The move to fill any vacant Supreme Court seat that might come up between now and November would be viewed by many as hypocritical. Republicans stood in the way of former President Barack Obama nominating Merrick Garland, chief judge of the U.S. Court of Appeals for the District of Columbia. The vacancy occurred in February 2016, when there were still 11 months in Obama’s term remaining, and Garland’s nomination was officially made in March.

The justification back then for their not allowing Obama’s nominee to be considered was that it was a presidential election year.

“Let’s let the American people decide,” Senate Majority Leader Mitch McConnell said at the time. “The Senate will appropriately revisit the matter when it considers the qualifications of the nominee the next president nominates, whoever that might be.”

If a vacancy occurred today, it would be a shorter timeline than the one Republicans justified blocking in 2016 — there are just eight months until inauguration day 2021. Yet, Republicans don’t seem to show any concern about remaining true to principles they espoused just four years ago.

Sen. Chuck Grassley may be the one exception, although he hasn’t weighed in on the situation in recent days like others in his party have. In 2018, when asked about a hypothetical situation involving a vacancy occurring in 2020, Grassley, who was then the chairman of the Senate Judiciary Committee, said he wouldn’t consider a new nominee by President Donald Trump.

However, Grassley is no longer the chairman of that committee — staunch Trump ally Sen.
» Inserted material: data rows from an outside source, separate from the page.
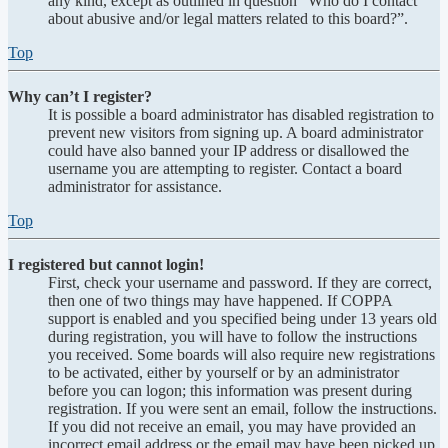
any kind, except as outlined in question “Who do I contact
about abusive and/or legal matters related to this board?”.
Top
Why can’t I register?
It is possible a board administrator has disabled registration to
prevent new visitors from signing up. A board administrator
could have also banned your IP address or disallowed the
username you are attempting to register. Contact a board
administrator for assistance.
Top
I registered but cannot login!
First, check your username and password. If they are correct,
then one of two things may have happened. If COPPA
support is enabled and you specified being under 13 years old
during registration, you will have to follow the instructions
you received. Some boards will also require new registrations
to be activated, either by yourself or by an administrator
before you can logon; this information was present during
registration. If you were sent an email, follow the instructions.
If you did not receive an email, you may have provided an
incorrect email address or the email may have been picked up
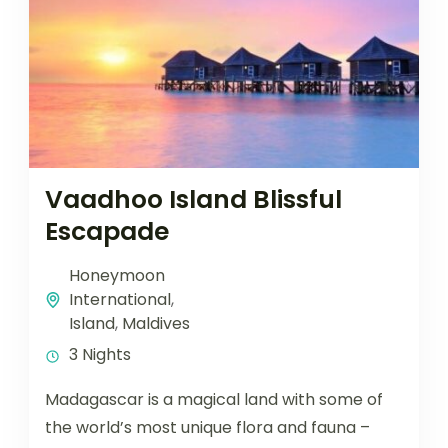
Vaadhoo Island Blissful
Escapade
Honeymoon
International
,
Island
,
Maldives
3 Nights
Madagascar is a magical land with some of
the world’s most unique flora and fauna –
Lindsey Graham is, and when pressed this week to give his opinion on what should be done if a vacancy occurs, he was mum on the matter.

McConnell, meanwhile, has definitely changed his tune. In February of this year, the Majority Leader took a hypocritical stance instead of a consistent one.

“If you’re asking me a hypothetical about whether this Republican Senate would confirm a member of the Supreme Court due to a vacancy created this year — yeah, we would fill it,” he said.